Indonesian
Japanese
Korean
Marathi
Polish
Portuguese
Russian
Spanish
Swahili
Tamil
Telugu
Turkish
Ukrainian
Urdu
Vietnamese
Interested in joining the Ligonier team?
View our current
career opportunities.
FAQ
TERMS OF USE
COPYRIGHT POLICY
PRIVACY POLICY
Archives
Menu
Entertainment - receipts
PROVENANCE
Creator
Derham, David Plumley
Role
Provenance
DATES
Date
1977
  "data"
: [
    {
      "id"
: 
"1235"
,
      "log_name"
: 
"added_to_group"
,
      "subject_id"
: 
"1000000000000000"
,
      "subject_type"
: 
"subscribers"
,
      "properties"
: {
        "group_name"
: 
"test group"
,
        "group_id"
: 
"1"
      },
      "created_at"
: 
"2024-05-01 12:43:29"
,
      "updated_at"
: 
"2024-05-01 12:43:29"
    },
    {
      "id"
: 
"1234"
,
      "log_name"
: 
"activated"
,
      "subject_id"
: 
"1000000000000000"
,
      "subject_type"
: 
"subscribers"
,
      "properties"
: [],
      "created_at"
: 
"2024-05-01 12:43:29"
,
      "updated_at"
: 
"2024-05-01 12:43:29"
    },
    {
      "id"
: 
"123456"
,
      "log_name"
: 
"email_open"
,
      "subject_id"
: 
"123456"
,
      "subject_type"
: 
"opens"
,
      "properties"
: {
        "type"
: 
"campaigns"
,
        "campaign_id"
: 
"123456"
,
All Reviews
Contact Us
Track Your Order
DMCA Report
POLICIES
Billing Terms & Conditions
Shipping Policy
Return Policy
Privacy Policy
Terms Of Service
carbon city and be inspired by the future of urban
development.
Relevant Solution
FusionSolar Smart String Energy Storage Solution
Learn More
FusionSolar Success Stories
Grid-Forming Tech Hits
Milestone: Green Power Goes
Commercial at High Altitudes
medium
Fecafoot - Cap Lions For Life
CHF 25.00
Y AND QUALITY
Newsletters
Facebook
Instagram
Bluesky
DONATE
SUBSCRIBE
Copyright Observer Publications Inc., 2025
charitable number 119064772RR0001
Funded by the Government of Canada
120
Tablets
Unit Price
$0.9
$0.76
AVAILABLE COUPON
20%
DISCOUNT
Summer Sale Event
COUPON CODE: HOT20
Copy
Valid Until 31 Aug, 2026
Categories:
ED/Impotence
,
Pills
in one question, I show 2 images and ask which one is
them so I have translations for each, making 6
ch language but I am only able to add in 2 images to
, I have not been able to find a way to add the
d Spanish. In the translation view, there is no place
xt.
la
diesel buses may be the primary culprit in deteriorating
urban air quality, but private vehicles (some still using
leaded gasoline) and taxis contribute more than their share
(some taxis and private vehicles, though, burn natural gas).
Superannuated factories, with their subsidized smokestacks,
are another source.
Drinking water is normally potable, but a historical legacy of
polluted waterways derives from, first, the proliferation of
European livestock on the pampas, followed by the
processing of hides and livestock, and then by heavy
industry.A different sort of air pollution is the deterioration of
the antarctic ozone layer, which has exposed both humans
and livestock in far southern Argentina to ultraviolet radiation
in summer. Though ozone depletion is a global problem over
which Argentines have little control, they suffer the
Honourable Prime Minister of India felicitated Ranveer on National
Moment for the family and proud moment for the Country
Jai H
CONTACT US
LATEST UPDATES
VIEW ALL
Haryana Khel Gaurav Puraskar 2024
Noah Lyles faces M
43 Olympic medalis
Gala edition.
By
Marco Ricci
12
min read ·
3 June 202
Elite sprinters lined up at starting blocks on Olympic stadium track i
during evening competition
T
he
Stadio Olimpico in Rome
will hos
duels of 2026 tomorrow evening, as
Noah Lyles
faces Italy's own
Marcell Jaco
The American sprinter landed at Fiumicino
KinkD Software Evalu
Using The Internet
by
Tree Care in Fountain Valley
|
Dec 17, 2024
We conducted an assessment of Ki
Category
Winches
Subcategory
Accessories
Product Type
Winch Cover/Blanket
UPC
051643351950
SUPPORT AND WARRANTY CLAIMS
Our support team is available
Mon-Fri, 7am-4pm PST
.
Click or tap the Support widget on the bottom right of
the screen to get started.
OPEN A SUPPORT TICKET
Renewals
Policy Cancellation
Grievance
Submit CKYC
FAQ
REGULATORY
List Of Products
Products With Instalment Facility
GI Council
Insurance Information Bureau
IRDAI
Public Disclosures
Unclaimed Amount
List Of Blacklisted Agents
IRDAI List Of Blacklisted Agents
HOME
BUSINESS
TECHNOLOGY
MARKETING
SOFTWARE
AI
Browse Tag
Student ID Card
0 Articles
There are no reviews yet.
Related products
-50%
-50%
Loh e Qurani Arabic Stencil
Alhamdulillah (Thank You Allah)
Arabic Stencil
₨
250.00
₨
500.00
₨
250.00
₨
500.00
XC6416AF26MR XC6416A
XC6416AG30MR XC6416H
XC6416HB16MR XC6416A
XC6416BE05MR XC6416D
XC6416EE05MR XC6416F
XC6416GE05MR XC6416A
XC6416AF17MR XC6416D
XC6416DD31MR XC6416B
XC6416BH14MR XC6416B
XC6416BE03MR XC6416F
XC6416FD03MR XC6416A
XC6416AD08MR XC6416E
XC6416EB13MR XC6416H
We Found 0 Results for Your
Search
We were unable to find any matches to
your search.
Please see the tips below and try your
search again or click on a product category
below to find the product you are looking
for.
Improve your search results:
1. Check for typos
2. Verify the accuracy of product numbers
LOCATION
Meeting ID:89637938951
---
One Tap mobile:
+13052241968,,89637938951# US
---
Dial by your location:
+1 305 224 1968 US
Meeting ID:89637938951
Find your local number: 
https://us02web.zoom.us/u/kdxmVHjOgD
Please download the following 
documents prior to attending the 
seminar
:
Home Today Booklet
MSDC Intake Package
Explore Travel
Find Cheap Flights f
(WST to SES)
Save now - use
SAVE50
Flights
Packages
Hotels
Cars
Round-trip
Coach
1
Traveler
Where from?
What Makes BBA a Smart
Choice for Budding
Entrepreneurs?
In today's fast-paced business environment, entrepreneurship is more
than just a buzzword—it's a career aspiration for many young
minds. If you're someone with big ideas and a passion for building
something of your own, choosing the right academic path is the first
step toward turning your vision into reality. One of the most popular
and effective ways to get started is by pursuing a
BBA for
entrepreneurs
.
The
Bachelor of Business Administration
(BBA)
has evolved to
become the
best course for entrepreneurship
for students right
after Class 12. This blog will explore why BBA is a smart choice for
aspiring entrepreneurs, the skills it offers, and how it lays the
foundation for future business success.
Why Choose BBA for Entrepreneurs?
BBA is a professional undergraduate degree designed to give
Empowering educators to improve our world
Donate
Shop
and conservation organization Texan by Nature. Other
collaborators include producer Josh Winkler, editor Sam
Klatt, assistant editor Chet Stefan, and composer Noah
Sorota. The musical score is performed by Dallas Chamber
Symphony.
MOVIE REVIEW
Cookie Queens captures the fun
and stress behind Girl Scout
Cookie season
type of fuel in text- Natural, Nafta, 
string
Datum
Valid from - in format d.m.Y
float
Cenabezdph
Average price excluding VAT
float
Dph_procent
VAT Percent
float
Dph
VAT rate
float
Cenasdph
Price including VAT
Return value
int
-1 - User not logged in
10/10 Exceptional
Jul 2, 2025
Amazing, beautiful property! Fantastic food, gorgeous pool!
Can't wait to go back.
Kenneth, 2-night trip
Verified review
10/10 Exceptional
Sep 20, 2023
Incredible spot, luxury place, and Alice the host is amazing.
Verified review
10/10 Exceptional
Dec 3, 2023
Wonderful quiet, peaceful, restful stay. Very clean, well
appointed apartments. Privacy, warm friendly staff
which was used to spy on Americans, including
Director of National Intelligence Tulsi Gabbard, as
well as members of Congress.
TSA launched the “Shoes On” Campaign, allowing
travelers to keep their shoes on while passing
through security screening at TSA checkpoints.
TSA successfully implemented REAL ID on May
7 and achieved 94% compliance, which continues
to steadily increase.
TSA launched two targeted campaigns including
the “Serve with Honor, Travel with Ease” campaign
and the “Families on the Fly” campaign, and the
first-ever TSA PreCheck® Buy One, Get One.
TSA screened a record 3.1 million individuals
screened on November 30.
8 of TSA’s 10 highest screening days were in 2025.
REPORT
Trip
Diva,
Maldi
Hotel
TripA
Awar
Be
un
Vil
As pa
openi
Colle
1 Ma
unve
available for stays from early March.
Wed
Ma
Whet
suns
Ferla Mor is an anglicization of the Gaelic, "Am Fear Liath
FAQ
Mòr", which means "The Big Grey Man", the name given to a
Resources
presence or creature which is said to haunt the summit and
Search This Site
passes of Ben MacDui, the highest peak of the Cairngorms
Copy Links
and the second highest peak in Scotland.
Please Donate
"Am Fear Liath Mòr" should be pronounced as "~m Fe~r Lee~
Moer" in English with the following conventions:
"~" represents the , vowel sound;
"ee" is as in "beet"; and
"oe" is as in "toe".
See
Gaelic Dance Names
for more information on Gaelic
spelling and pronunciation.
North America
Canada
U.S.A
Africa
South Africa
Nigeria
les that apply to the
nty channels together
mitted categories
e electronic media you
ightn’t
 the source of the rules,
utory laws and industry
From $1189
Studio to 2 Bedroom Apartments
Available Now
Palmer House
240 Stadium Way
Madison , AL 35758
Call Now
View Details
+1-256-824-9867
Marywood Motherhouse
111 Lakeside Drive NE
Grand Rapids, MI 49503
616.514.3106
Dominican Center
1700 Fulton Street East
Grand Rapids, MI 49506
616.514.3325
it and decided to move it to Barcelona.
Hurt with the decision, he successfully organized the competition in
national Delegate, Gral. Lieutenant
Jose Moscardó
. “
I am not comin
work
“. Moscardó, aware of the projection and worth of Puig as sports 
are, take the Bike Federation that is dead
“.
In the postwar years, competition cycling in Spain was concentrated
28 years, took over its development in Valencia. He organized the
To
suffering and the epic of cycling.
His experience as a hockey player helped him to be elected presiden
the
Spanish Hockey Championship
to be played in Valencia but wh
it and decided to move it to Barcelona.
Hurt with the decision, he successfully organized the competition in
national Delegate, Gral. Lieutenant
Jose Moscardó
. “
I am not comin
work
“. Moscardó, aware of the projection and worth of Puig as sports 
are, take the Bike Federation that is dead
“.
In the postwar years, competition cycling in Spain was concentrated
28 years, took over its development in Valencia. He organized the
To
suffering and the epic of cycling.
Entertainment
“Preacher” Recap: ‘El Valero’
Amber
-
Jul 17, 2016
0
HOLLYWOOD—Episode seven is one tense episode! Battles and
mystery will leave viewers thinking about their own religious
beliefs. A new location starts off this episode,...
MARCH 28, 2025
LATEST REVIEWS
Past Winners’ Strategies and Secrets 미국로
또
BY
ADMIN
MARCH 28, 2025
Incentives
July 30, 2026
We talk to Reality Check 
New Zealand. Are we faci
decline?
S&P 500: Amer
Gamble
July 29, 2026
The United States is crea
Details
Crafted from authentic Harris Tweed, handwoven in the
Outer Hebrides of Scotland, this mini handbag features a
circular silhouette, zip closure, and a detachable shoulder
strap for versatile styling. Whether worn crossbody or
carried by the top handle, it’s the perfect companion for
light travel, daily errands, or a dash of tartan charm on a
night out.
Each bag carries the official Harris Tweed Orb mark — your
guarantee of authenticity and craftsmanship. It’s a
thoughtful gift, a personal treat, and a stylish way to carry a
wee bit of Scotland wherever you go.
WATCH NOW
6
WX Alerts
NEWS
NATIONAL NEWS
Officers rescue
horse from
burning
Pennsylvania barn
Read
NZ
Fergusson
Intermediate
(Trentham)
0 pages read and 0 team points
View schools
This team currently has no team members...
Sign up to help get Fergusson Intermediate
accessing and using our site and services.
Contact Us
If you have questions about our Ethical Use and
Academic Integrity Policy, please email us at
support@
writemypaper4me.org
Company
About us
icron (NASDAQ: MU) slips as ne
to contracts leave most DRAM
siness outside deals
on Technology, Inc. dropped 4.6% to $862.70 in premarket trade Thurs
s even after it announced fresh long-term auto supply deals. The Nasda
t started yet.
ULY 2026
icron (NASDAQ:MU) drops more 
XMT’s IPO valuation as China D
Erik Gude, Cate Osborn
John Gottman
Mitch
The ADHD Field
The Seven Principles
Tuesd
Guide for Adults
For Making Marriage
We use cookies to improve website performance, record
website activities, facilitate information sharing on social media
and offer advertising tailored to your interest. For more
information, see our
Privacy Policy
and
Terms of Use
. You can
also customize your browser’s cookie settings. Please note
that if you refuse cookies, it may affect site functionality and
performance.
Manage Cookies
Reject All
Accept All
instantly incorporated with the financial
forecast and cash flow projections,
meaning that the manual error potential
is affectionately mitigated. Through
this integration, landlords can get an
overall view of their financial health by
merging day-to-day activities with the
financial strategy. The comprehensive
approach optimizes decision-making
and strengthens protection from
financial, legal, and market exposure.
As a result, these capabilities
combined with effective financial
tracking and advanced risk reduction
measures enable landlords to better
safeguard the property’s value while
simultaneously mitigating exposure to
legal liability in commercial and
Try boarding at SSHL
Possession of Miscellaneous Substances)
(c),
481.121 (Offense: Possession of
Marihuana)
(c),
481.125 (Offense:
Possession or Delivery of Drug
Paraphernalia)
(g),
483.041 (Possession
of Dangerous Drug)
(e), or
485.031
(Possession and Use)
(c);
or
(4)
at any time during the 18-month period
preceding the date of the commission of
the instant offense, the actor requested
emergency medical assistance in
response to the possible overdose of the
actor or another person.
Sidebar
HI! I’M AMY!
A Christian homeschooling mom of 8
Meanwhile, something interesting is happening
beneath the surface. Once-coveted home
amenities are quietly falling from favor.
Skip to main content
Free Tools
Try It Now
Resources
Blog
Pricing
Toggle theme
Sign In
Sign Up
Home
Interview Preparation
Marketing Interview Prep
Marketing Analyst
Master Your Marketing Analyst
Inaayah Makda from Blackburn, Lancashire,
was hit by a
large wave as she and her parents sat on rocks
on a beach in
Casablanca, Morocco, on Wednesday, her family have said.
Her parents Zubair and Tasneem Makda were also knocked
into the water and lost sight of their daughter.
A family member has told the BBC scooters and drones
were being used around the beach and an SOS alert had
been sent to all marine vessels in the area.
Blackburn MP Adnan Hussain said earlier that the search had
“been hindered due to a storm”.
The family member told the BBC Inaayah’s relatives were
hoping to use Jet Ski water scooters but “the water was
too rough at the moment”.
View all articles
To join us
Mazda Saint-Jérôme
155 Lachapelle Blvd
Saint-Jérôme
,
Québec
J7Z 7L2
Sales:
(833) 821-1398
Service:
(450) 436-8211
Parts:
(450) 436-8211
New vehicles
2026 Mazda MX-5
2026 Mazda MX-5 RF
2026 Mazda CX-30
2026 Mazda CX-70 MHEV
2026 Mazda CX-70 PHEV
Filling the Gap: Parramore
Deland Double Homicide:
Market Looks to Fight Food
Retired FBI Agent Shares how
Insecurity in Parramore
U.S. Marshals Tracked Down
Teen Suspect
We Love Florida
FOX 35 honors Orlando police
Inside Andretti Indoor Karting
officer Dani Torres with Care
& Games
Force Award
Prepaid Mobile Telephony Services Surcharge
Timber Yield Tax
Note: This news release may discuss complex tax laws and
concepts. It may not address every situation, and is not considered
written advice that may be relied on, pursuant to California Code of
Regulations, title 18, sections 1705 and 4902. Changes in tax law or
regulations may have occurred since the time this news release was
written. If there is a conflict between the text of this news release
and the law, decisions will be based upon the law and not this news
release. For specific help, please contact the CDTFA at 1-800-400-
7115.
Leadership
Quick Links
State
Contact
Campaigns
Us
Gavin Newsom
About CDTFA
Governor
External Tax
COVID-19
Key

=-=-=

**Required work**
Reproduce exactly the entries above, limited to the lines from the one with "Academic Integrity Policy, please email us at" through the one with "Try boarding at SSHL", both included.

**Task solution**
Academic Integrity Policy, please email us at
support@
writemypaper4me.org
Company
About us
icron (NASDAQ: MU) slips as ne
to contracts leave most DRAM
siness outside deals
on Technology, Inc. dropped 4.6% to $862.70 in premarket trade Thurs
s even after it announced fresh long-term auto supply deals. The Nasda
t started yet.
ULY 2026
icron (NASDAQ:MU) drops more 
XMT’s IPO valuation as China D
Erik Gude, Cate Osborn
John Gottman
Mitch
The ADHD Field
The Seven Principles
Tuesd
Guide for Adults
For Making Marriage
We use cookies to improve website performance, record
website activities, facilitate information sharing on social media
and offer advertising tailored to your interest. For more
information, see our
Privacy Policy
and
Terms of Use
. You can
also customize your browser’s cookie settings. Please note
that if you refuse cookies, it may affect site functionality and
performance.
Manage Cookies
Reject All
Accept All
instantly incorporated with the financial
forecast and cash flow projections,
meaning that the manual error potential
is affectionately mitigated. Through
this integration, landlords can get an
overall view of their financial health by
merging day-to-day activities with the
financial strategy. The comprehensive
approach optimizes decision-making
and strengthens protection from
financial, legal, and market exposure.
As a result, these capabilities
combined with effective financial
tracking and advanced risk reduction
measures enable landlords to better
safeguard the property’s value while
simultaneously mitigating exposure to
legal liability in commercial and
Try boarding at SSHL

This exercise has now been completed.